14 Responses to “Grand Hotel”

  1. I liked it a lot more than you did and will have a piece to that effect up on Keyframe shortly.

    Wes is neither Lubitsch nor Chaplin, though he loves both. He’s his own Cinema which runs parallel to everyone else in an alternate universe: WesWorld. That’s why I think it’s a bit much to complain that he has nothing to say about the Nazis. Mel Brooks has eaten up the cinematic air on that score and having Wes characters denounce the Third Reich in one of his perfect dollhouse compositions is a bit much I think.

    His subject is Good Manners in Peril.

    Very Twee — which is why I like him.

  2. That subject — good manners in peril — is very much the theme of To Be or Not to Be, which is why I thought the comparison suitable. My difficulty — which didn’t stop me enjoying it, I had a lot of fun — is that bringing in the shadow of the III Reich and then not really having anything to say about it seems like an artistic fumble. An ex-student suggests that the decline of the aristocracy might make a better theme for Wes, and that’s in there alright but is struggling for air.

    Or he could have let Dafoe stand in for the whole of Nazism, which Dafoe is perfectly capable of doing…

  3. That’s the Ticket! Having played Nosferatu Willem is an ideal Nazi stand-in

    Next up : Pier Paolo Pasolini for everyone’s favorite heroin-addicted auteur, Abel Ferrara.

  4. I know people love Dafoe and he gets lots of work in big and interesting films, but he’s STILL underrated. Not many people can do naturalism and expressionism and everything in between.

  5. part of me thinks that there is still decaying Zonobia somewhere between Romania and Czech republic… and I can travel there on rickety trains and stay in communist chic hotels .. memo to self this isn’t real!

  6. though I must add that Miss F seems to have got herself a gig as a cat extra…
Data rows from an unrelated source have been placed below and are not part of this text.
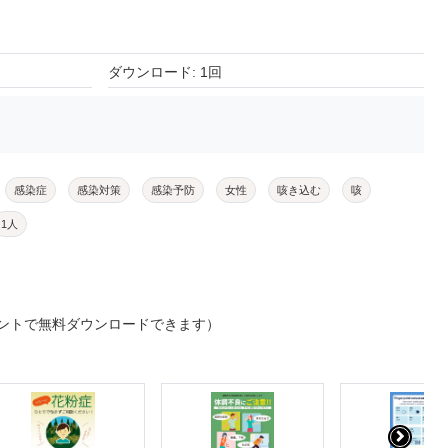
ダウンロード: 1回
感染症
感染対策
感染予防
女性
咳き込む
咳
1人
ントで無料ダウンロードできます）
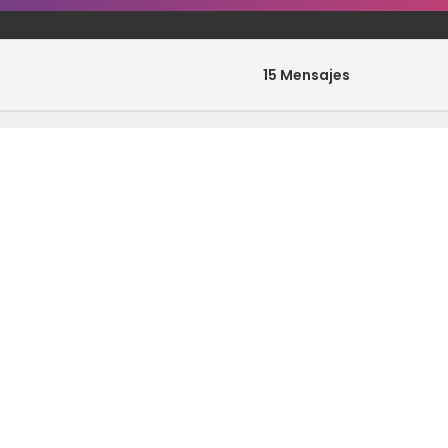
15 Mensajes
0 Mensajes
33 Mensajes
0 Mensajes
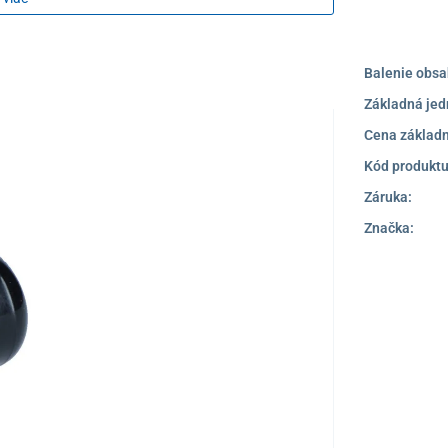
encov.
Balenie obsa
Základná jed
Cena základn
u do alkoholu alebo mydlovej vody.
Kód produktu
Záruka:
Značka:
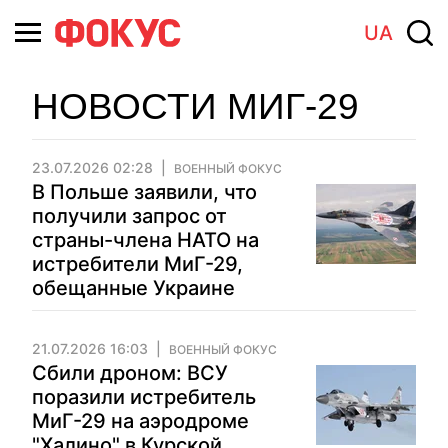
UA
НОВОСТИ МИГ-29
23.07.2026 02:28
ВОЕННЫЙ ФОКУС
В Польше заявили, что
получили запрос от
страны-члена НАТО на
истребители МиГ-29,
обещанные Украине
21.07.2026 16:03
ВОЕННЫЙ ФОКУС
Сбили дроном: ВСУ
поразили истребитель
МиГ-29 на аэродроме
"Халино" в Курской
  7. Can’t wait to see this. For what it’s worth, I’ve had a similar take on Anderson to yours: Loved MOONRISE KINGDOM more than anything else I’d seen by him, and before that FANTASTIC MR FOX was my favorite. But I hadn’t seen the first two films yet, so I went back to watch them. I loved RUSHMORE just as much as MOONRISE KINGDOM (but then again, I have a thing for Olivia Williams), but I bounced off BOTTLE ROCKET. Couldn’t stand it.

    Dafoe truly is amazing. Watching him play the pretty boy in THE LOVELESS is always a surprise somehow.
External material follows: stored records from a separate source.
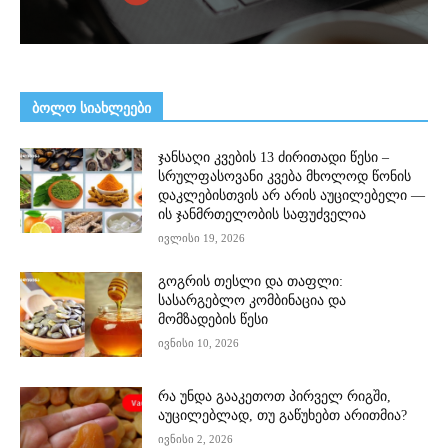
ᲑᲝᲚᲝ ᲡᲘᲐᲮᲚᲔᲔᲑᲘ
ჯანსაღი კვების 13 ძირითადი წესი –
სრულფასოვანი კვება მხოლოდ წონის
დაკლებისთვის არ არის აუცილებელი —
ის ჯანმრთელობის საფუძველია
ივლისი 19, 2026
გოგრის თესლი და თაფლი:
სასარგებლო კომბინაცია და
მომზადების წესი
ივნისი 10, 2026
რა უნდა გააკეთოთ პირველ რიგში,
აუცილებლად, თუ გაწუხებთ არითმია?
ივნისი 2, 2026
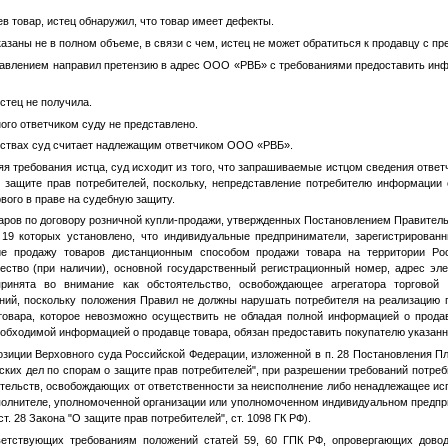
в товар, истец обнаружил, что товар имеет дефекты.
азаны не в полном объеме, в связи с чем, истец не может обратиться к продавцу с пре
авлением направил претензию в адрес ООО «РВБ» с требованиями предоставить инфо
стец не получила.
ого ответчиком суду не представлено.
ьствах суд считает надлежащим ответчиком ООО «РВБ».
я требования истца, суд исходит из того, что запрашиваемые истцом сведения ответ
о защите прав потребителей, поскольку, непредставление потребителю информации
вого в праве на судебную защиту.
аров по договору розничной купли-продажи, утвержденных Постановлением Правител
19 которых установлено, что индивидуальные предприниматели, зарегистрированн
е продажу товаров дистанционным способом продажи товара на территории Рос
ество (при наличии), основной государственный регистрационный номер, адрес эле
ринята во внимание как обстоятельство, освобождающее агрегатора торговой 
ний, поскольку положения Правил не должны нарушать потребителя на реализацию 
товара, которое невозможно осуществить не обладая полной информацией о продавц
еобходимой информацией о продавце товара, обязан предоставить покупателю указа
озиции Верховного суда Российской Федерации, изложенной в п. 28 Постановления 
ких дел по спорам о защите прав потребителей", при разрешении требований потре
тельств, освобождающих от ответственности за неисполнение либо ненадлежащее ис
сполнителе, уполномоченной организации или уполномоченном индивидуальном предприн
п. 6 ст. 28 Закона "О защите прав потребителей", ст. 1098 ГК РФ).
тветствующих требованиям положений статей 59, 60 ГПК РФ, опровергающих довод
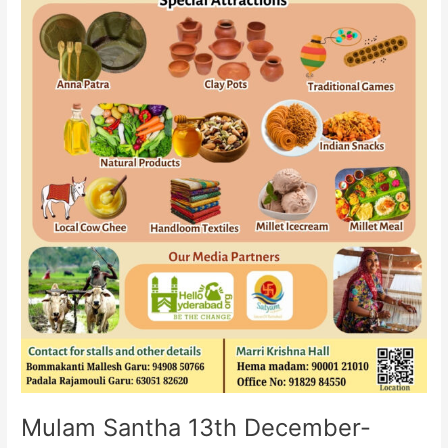
Mulam Santha 13th December-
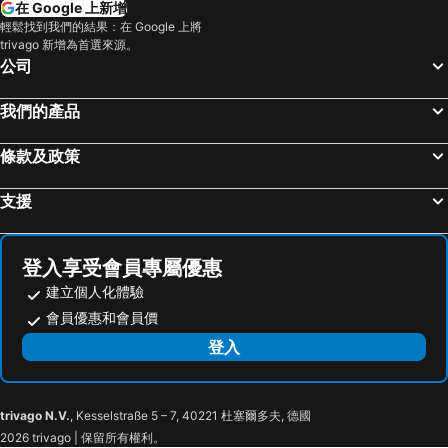
在 Google 上新增
香港迪士尼樂園
新界
富薈炮台山酒店
君立酒店
輕鬆找到我們的結果：在 Google 上將
trivago 新增為首選來源。
羅湖口岸
羅湖
香港康得思酒店
Mini Central
公司
東門步行街
North Point Metro Station
The Cityview
香港華大盛品酒店 (貝斯特韋斯特成員酒店)
越秀區
中環
Crowne Plaza Hong Kong Kowloon East By Ihg
Courtyard by Marriott Hong Kong Sha Tin
我們的產品
Cheung Chau
珠海長隆國際海洋度假區
Hong Kong Ocean Park Marriott Hotel
Harbour Grand Hong Kong
條款及政策
羅湖口岸
Sheung Wan Metro Station
香港美麗華酒店
Hyatt Regency Hong Kong, Sha Tin
Tsing Yi Metro Station
天河區
華麗酒店尖沙咀 (貝斯特韋斯特成員酒店)
宜必思香港中上環酒店
支援
葡京娛樂場
寶安區
O酒店
Cruise
上下九步行街
深圳寶安國際機場
Urbanwood Hung Hom
機利士南路紅茶館飯店
登入享受會員專屬優惠
九龍城
海珠區
Kathmandu Guest House
東寶賓館
建立個人化體驗
番禺區
廣州東站
Oootopia Kai Tak
Dorsett Kai Tak, Hong Kong
會員優惠和會員價
朗豪坊
Causeway Bay Metro Station
Summit View Kowloon
Bluejay Residences Kai Tak
登入
荔灣區
世界之窗
Gold Keep Hostel
Harbour Grand Kowloon
東九龍
香洲區
Hotel 108 Hong Kong
地王酒店
trivago N.V.
, Kesselstraße 5 – 7, 40221 杜塞爾多夫, 德國
Ho Man Tin Metro Station
Whampoa Metro Station
Kerry Hotel, Hong Kong
簡悅酒店 (旺角)
2026 trivago | 保留所有權利。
  8. The words Willem Dafoe and “Pretty Boy” seem ill-matched somehow, but it proves within his vast, continent-spanning range.

  9. It’s worth remembering that the Nazis weren’t the only extreme right-wing nationalists in eastern Europe in the 1930s. Except for Czechoslovakia every country was a dictatorship or semi-dictatorship with an ideology of national superiority leavened by anti-Semitism.

  10. jwarthen Says:

    Since I am months from being able to see BUDAPEST HOTEL, am left reading the above and wondering why no one seems interested in invoking an obvious analogue: the Czech I SERVED THE KING OF ENGLAND, made by people whose regard for East Europe’s legacy of despots is native.

  11. I saw I Served the King of England when it came out, but really Wes Anderson movies mainly resemble other Wes Anderson movies.

    Though I like Jiri Menzel a lot, and dug the way his 21st century film looked exactly like a 60s Czech film, I found its transforming of Nazi eugenics into an innocuous sex fantasy rather creepy. So in the sense of there being something a bit off, there’s a similarity. But when you see the Wes you won’t be reminded of anything specific about the Menzel, I don’t *think*…

  12. Well, now I’ve seen it, and I think I liked it better than you too, although MOONRISE KINGDOM is still my favorite. Definitely was feeling a lot of Lubitsch in this, was well as the Marx Brothers parody of Lubitsch: Maurice Chevalier as gigolo to Margaret Dumont.

  13. I first saw Fiennes’ Rigby onstage stage in Coriolanus (very differernt to his own film). It was Startling. My theory at the time – cruel, but I’m sticking to it – was that he was suddenly overcompensating for all the previous times his jaw retreated into his neck. I think he’s come on brilliantly since. Boy, was that Coriolanus like Rigby though.

  14. That could be part of it, but there’s the voice, the timing, the mannerisms, all pure Rossiter. I truly suspect some kind of metempsychosis.